The crisis facing Euroland

The Great Recession has exposed some of the fundamental limitations of a single currency area, as in Euroland, without the complementary institutional framework and closer economic and political integration.

The sub-prime crisis and the recession has ravaged the financial markets and the economies across Europe, with Portugal, Ireland, Italy, Greece and Spain (PIIGS) being the worst affected. The economies have contracted, unemployment has grown, and their public debts have exploded. Adding to the woes, the Euro appreaciated against the dollar, thereby affecting the competitiveness of European exports. Counter-cyclical fiscal expansion, entailing increase in public debt, to stimulate aggregate demand is the need of the hour.

But the Stability Pact that underpins the European Monetary Union (EMU) decrees that for each member, the annual budget deficit should be no higher than 3% of GDP and the national debt lower than 60% of GDP. The rigidity of the Pact constrains member governements from indulging in any meaningful fiscal expansion.

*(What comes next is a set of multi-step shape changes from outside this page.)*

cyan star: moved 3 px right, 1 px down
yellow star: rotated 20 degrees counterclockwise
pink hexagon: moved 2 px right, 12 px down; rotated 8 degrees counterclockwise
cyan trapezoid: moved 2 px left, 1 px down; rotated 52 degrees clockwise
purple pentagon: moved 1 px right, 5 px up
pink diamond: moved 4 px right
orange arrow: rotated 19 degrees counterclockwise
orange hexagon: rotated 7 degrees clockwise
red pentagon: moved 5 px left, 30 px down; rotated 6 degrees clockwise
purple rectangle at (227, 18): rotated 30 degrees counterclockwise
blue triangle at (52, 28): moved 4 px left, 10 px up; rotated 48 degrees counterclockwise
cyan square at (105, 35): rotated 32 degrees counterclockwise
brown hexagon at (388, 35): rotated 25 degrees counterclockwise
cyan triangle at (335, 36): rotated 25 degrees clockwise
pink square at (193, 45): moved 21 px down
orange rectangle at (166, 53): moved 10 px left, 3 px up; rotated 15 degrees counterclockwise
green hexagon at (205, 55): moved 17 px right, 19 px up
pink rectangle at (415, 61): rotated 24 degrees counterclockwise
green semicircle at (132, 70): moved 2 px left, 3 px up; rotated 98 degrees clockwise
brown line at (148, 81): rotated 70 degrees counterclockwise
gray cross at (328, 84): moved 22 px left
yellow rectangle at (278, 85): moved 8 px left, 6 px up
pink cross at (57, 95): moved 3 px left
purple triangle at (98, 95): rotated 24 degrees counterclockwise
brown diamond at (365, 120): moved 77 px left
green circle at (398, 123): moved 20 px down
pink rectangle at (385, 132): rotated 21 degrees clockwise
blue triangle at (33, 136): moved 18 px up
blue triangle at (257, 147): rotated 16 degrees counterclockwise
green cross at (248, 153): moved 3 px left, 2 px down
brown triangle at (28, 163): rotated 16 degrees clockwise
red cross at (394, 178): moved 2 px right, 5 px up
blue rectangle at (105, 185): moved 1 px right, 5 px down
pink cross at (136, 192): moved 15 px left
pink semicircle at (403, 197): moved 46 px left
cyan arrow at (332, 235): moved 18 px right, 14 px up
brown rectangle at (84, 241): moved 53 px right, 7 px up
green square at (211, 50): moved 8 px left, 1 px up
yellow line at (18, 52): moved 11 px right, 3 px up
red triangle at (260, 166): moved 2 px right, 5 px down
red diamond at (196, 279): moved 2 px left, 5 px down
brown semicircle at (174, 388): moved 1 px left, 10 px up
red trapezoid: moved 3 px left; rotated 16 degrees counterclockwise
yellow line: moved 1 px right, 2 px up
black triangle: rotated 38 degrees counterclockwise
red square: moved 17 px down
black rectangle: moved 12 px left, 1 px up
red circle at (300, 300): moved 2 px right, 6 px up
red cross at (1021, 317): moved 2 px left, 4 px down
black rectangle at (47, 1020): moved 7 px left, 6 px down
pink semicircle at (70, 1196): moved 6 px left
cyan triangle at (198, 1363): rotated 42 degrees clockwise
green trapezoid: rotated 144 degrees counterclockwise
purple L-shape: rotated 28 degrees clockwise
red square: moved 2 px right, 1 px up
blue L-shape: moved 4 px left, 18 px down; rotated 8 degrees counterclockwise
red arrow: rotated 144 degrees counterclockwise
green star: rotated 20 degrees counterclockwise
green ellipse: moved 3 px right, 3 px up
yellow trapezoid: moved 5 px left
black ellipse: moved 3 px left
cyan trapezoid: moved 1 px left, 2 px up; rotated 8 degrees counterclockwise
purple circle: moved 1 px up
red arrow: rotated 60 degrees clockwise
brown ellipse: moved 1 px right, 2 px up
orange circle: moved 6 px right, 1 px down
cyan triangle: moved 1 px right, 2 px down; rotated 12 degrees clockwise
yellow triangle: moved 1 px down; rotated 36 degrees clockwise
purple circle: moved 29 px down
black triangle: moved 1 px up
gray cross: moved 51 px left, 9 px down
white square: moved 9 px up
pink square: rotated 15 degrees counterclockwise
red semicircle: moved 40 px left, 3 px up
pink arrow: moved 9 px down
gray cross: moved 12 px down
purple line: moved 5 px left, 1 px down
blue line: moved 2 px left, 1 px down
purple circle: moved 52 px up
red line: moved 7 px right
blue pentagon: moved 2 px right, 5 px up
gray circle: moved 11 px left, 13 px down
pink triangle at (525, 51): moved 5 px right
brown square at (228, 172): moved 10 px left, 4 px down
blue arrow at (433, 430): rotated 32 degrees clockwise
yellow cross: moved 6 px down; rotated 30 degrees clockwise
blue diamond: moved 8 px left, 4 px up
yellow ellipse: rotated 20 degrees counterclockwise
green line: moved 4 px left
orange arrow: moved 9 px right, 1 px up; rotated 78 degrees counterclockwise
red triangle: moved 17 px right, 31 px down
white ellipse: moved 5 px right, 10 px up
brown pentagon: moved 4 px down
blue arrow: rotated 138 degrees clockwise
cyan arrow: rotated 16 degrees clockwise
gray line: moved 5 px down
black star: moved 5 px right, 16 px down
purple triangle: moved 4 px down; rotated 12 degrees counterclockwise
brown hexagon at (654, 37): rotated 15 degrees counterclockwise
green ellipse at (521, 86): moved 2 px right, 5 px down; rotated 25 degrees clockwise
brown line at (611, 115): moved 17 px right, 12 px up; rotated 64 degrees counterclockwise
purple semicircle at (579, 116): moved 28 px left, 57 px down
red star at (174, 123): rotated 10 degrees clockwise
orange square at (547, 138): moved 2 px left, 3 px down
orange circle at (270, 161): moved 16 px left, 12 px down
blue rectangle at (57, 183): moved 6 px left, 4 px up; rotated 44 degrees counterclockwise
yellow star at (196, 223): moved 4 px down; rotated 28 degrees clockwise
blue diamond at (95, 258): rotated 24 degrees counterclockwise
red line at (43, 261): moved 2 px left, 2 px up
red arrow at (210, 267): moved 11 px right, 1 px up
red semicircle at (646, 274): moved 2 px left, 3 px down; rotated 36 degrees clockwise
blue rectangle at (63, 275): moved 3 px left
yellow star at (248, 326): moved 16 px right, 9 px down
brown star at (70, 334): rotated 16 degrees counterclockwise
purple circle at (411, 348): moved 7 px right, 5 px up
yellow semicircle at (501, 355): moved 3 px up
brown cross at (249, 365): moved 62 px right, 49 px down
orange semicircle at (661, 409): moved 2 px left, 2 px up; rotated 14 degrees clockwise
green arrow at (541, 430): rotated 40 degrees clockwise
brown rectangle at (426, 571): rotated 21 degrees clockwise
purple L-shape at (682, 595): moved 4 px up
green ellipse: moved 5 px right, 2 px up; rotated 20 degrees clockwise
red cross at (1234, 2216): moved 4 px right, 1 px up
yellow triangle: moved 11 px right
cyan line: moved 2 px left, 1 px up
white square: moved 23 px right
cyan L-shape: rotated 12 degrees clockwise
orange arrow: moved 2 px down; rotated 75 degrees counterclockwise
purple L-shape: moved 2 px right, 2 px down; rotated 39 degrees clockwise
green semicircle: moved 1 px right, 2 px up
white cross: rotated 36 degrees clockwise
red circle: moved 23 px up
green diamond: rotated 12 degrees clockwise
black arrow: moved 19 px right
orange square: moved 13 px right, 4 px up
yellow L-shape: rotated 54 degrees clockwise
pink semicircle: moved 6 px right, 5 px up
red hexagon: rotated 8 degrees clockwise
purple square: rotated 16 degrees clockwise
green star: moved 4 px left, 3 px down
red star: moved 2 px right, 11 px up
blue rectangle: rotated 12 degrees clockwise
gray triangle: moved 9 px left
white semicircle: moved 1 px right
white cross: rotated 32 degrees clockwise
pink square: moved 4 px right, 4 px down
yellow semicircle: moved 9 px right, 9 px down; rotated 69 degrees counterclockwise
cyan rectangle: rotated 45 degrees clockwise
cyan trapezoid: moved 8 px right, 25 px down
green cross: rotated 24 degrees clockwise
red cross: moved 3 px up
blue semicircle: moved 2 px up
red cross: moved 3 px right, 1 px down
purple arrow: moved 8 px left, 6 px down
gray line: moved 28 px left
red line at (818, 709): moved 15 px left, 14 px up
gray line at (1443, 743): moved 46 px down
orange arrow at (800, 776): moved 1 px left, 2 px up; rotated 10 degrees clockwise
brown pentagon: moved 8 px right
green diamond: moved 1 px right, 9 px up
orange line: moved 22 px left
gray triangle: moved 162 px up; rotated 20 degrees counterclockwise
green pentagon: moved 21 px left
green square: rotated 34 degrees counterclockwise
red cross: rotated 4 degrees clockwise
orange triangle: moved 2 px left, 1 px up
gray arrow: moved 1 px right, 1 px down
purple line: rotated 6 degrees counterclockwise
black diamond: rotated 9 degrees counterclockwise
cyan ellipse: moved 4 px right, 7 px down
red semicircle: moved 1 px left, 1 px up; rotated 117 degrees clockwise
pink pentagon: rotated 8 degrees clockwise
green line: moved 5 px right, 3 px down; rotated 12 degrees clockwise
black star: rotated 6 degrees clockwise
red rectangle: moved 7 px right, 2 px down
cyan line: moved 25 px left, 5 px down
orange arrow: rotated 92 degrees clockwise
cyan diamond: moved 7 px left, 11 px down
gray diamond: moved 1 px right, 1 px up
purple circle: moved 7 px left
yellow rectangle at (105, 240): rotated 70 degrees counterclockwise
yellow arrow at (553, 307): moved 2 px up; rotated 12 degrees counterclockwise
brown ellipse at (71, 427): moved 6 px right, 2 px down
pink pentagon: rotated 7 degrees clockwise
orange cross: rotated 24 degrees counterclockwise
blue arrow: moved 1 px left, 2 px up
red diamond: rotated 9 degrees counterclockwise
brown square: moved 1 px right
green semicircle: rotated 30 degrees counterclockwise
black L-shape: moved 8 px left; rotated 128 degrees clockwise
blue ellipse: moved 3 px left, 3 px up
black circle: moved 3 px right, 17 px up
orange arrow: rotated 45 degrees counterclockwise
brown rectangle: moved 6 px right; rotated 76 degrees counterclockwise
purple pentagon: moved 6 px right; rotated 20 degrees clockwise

And there is no federal super government at Brussels with the power to help members with fiscal assistance during such crisis. Further, in the absence of labor market integration, unemployed workers do not have the flexibility to migrate in search of jobs.

Paul Krugman highlights the fundamental problem with the Euroland, by comparing the plight of Spain to states in the US,

"Spain is an object lesson in the problems of having monetary union without fiscal and labor market integration. First, there was a huge boom in Spain, largely driven by a housing bubble — and financed by capital outflows from Germany. This boom pulled up Spanish wages. Then the bubble burst, leaving Spanish labor overpriced relative to Germany and France, and precipitating a surge in unemployment. It also led to large Spanish budget deficits, mainly because of collapsing revenue but also due to efforts to limit the rise in unemployment.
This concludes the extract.